I have faith in you David, and if worse comes to worse I'll certainly be a  gentleman and pay the dry-cleaning bill :V .


----------



## Dyluck (Dec 6, 2008)

Whitenoise said:


> I have faith in you David, and if worse comes to worse I'll certainly be a  gentleman and pay the dry-cleaning bill :V .



It's a date, then. <3


----------



## Whitenoise (Dec 6, 2008)

David M. Awesome said:


> It's a date, then. <3



 , probably should get to bed now, thank you for the inspiration David :] , hopefully I'll get a little more productive art wise from now on. Later all :V .


----------



## Dyluck (Dec 6, 2008)

Whitenoise said:


> , probably should get to bed now, thank you for the inspiration David :] , hopefully I'll get a little more productive art wise from now on. Later all :V .



Hooray!  I love your art! <3


----------



## FoxxLegend (Dec 6, 2008)

If you don't want to wait to see good art, you may wish to look at my avatar until he gets back. I drew my own avatar.


----------



## Dyluck (Dec 6, 2008)

FoxxLegend said:


> If you don't want to wait to see good art, you may wish to look at my avatar until he gets back. I drew my own avatar.

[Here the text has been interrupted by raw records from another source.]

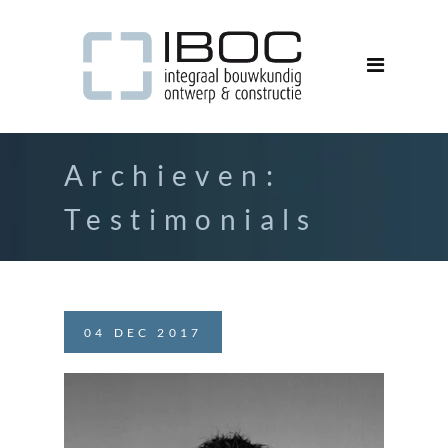
Archieven:
Testimonials
04
DEC
2017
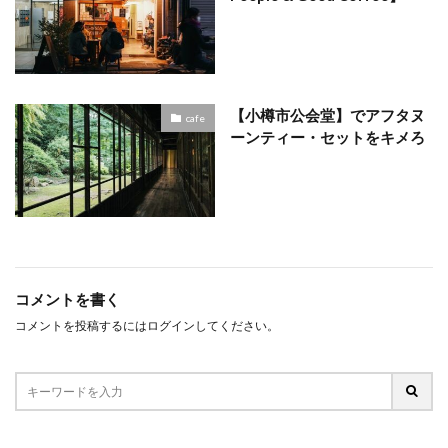
【小樽市公会堂】でアフタヌ
cafe
ーンティー・セットをキメろ
コメントを書く
コメントを投稿するには
ログイン
してください。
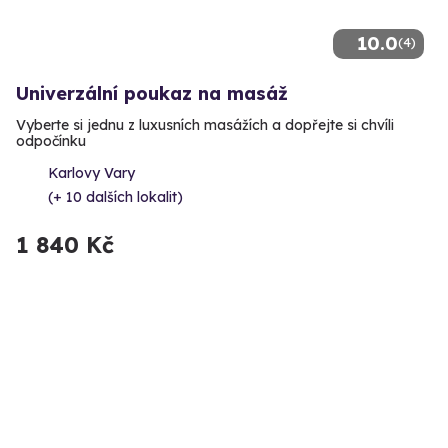
10.0
(4)
Univerzální poukaz na masáž
Vyberte si jednu z luxusních masážích a dopřejte si chvíli
odpočínku
Karlovy Vary
(+ 10 dalších lokalit)
1 840 Kč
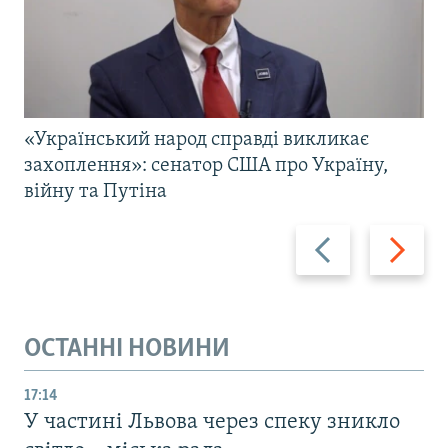
«Український народ справді викликає
захоплення»: сенатор США про Україну,
війну та Путіна
Назад
Вперед
ОСТАННІ НОВИНИ
17:14
У частині Львова через спеку зникло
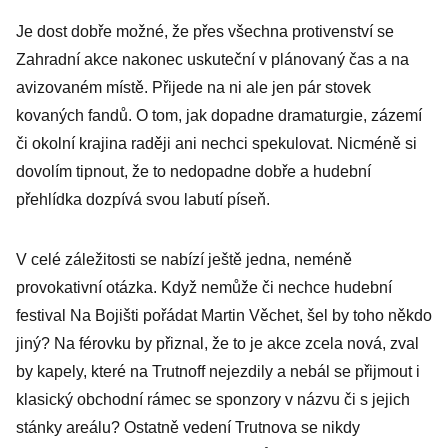
Je dost dobře možné, že přes všechna protivenství se
Zahradní akce nakonec uskuteční v plánovaný čas a na
avizovaném místě. Přijede na ni ale jen pár stovek
kovaných fandů. O tom, jak dopadne dramaturgie, zázemí
či okolní krajina raději ani nechci spekulovat. Nicméně si
dovolím tipnout, že to nedopadne dobře a hudební
přehlídka dozpívá svou labutí píseň.
V celé záležitosti se nabízí ještě jedna, neméně
provokativní otázka. Když nemůže či nechce hudební
festival Na Bojišti pořádat Martin Věchet, šel by toho někdo
jiný? Na férovku by přiznal, že to je akce zcela nová, zval
by kapely, které na Trutnoff nejezdily a nebál se přijmout i
klasický obchodní rámec se sponzory v názvu či s jejich
stánky areálu? Ostatně vedení Trutnova se nikdy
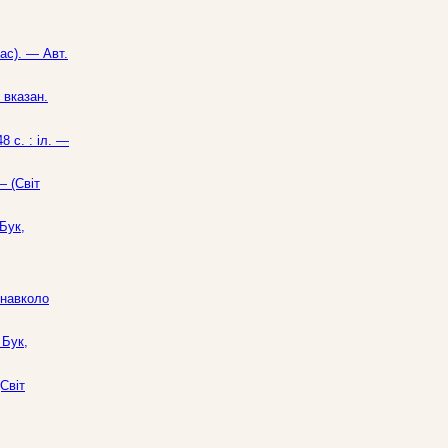
нас). — Авт.
 вказан.
8 с. : іл. —
— (Світ
Бук,
 навколо
 Бук,
Світ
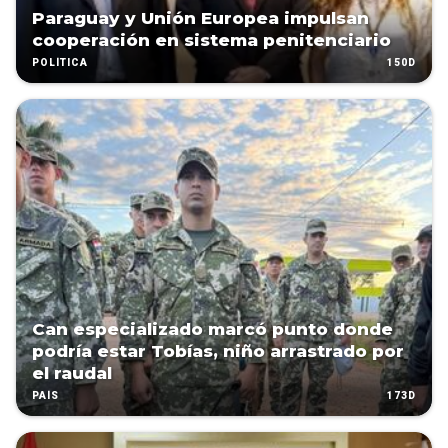
Paraguay y Unión Europea impulsan
cooperación en sistema penitenciario
150D
POLÍTICA
Can especializado marcó punto donde
podría estar Tobías, niño arrastrado por
el raudal
173D
PAÍS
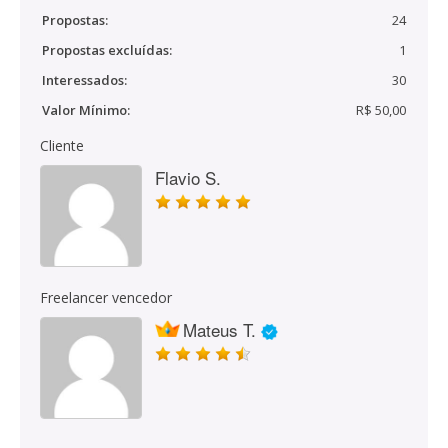
Propostas:
24
Propostas excluídas:
1
Interessados:
30
Valor Mínimo:
R$ 50,00
Cliente
Flavio S.
Freelancer vencedor
Mateus T.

Wait, I thought you said _good_ art.

PS: I don't care.


----------



## FoxxLegend (Dec 6, 2008)

David M. Awesome said:


> Wait, I thought you said _good_ art.
> 
> PS: I don't care.



What don't you like about it?


----------



## PriestRevan (Dec 6, 2008)

Laze said:


> I'm always stuck when it comes for paying for stuff. Do I pay for that, or this, go halves, what?
> 
> I always dread feeling that if I pay for a considerable amount of stuff, I'll come across as desperate.
> 
> Not that the drooling, gaping and semi-psychotic staring doesn't already do this, hehe ~


 
Lol. Yeah, I do my best to go halves or pay for the things I ate.


----------



## Dyluck (Dec 6, 2008)

FoxxLegend said:


> What don't you like about it?



Everything.


----------



## PriestRevan (Dec 6, 2008)

David M. Awesome said:


> Everything.


 
Dude, you are cold. +10 respect points.


----------



## FoxxLegend (Dec 6, 2008)

David M. Awesome said:


> Everything.



No, seriously. Whats the problem? It's either you don't like us Arctic Foxes or you don't like RE4.


----------



## Dyluck (Dec 6, 2008)

PriestRevan said:


> Dude, you are cold. +10 respect points.



\m/



FoxxLegend said:


> No, seriously. Whats the problem? It's either you don't like us Arctic Foxes or you don't like RE4.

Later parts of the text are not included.